Thanks for your perspective. You are correct, I have never personally sued anyone. I was given a great opportunity by one of these such programs and it has completely changed my life for the better. That's not to say all of them provide the same for all students, but I believe they deserve a fair defense at this point.
Glad to hear it. But given that, you should be strongly in favor of reasonable regulation.
These programs cost basically nothing to start, and the major qualification needed is marketing expertise, not technical or educational skill. And, as others have pointed out, the profits could be substantial.
No barrier to entry, an uneducated market susceptible to manipulation, and no easy way to evaluate product quality means that even if the early entrants are perfectly good, the incentives are such that I'd expect a lot of their competitors to be fools or scam artists, unable to deliver good results. In which case, the whole thing will get a bad reputation, harming not only a lot of students, but the programs who are doing well.

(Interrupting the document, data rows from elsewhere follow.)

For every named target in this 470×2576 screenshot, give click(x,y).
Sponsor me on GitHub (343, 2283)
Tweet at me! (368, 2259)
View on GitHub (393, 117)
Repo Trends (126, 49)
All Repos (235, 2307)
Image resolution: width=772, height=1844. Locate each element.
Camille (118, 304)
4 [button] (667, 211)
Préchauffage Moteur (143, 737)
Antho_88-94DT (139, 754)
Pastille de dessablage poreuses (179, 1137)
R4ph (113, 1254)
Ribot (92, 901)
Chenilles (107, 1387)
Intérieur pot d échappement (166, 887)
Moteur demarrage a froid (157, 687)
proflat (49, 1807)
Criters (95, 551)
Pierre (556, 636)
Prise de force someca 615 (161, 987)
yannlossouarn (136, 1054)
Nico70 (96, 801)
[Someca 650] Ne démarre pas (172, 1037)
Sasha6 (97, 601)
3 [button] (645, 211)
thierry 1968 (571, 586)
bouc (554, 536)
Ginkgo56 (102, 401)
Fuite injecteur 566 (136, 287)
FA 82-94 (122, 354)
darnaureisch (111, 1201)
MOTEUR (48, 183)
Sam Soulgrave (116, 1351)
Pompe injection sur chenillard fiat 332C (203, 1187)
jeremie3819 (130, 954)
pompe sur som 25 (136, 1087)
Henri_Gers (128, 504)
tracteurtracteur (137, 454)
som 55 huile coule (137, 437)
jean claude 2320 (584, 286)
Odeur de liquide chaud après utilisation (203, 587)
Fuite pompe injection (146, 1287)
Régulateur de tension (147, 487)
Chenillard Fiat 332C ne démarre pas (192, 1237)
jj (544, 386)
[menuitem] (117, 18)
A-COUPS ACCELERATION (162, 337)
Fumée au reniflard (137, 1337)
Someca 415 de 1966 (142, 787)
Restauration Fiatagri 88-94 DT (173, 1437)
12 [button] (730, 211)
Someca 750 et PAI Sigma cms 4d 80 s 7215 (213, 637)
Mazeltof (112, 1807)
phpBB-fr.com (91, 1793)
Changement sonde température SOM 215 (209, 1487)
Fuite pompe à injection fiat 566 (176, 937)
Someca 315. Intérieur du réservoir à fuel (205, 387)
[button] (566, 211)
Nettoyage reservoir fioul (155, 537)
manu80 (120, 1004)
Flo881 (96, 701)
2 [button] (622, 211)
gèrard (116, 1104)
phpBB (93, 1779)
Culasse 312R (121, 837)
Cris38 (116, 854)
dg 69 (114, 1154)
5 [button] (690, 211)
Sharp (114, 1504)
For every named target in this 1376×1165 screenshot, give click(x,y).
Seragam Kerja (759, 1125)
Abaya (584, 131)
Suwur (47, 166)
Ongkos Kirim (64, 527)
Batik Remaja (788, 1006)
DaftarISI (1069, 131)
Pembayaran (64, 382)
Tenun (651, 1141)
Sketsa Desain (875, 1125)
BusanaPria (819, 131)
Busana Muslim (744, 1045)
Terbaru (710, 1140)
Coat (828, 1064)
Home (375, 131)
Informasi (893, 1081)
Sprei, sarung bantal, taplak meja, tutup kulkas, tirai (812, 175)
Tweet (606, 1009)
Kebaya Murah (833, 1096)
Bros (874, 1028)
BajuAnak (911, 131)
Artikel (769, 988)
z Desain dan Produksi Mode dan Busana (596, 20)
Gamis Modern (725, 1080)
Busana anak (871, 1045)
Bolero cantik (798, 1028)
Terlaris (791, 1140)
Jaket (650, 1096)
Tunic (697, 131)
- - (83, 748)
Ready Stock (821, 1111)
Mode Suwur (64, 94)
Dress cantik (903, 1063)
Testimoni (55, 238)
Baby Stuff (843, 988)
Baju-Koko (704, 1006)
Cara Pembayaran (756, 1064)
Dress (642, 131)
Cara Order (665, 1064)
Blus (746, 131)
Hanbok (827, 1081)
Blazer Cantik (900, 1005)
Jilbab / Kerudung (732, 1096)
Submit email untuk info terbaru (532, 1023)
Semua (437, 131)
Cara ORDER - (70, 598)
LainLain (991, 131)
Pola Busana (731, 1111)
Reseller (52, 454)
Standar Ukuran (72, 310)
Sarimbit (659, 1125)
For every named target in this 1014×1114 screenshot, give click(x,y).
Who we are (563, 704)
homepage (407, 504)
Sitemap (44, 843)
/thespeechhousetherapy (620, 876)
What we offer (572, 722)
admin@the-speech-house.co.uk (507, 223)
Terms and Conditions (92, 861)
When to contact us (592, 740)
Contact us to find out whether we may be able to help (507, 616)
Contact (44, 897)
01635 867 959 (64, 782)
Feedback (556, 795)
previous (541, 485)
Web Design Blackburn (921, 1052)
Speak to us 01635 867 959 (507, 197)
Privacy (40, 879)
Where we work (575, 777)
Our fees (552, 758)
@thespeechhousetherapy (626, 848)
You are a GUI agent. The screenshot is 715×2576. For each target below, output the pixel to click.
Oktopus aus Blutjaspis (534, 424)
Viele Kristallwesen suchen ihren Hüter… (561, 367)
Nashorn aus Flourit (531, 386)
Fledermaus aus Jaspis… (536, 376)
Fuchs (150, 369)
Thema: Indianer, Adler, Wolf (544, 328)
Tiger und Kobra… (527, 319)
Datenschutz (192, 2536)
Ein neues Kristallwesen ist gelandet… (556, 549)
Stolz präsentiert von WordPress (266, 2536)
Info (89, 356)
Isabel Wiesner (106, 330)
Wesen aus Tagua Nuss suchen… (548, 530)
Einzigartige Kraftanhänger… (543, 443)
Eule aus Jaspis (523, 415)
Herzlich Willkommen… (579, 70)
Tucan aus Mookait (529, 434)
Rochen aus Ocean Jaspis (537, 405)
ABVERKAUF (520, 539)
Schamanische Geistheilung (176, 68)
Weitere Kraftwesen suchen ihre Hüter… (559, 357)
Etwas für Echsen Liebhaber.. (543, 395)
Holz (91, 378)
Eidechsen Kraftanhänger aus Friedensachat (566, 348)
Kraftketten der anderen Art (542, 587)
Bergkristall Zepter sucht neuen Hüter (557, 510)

As a parallel, consider food quality and safety regulation. It's hard for a consumer to tell what's in a sausage. It's to the benefit of all quality sausage-makers to have enough regulation to make sure their competitors are all doing a reasonably good job. If any fool or criminal can jump into the business, the best case is that good producers will be trying to compete with companies using 30% dog food and old meat. But more likely is that a bunch of people will get sick, causing a giant scare where people, unable to tell good from bad, stop buying all sausage.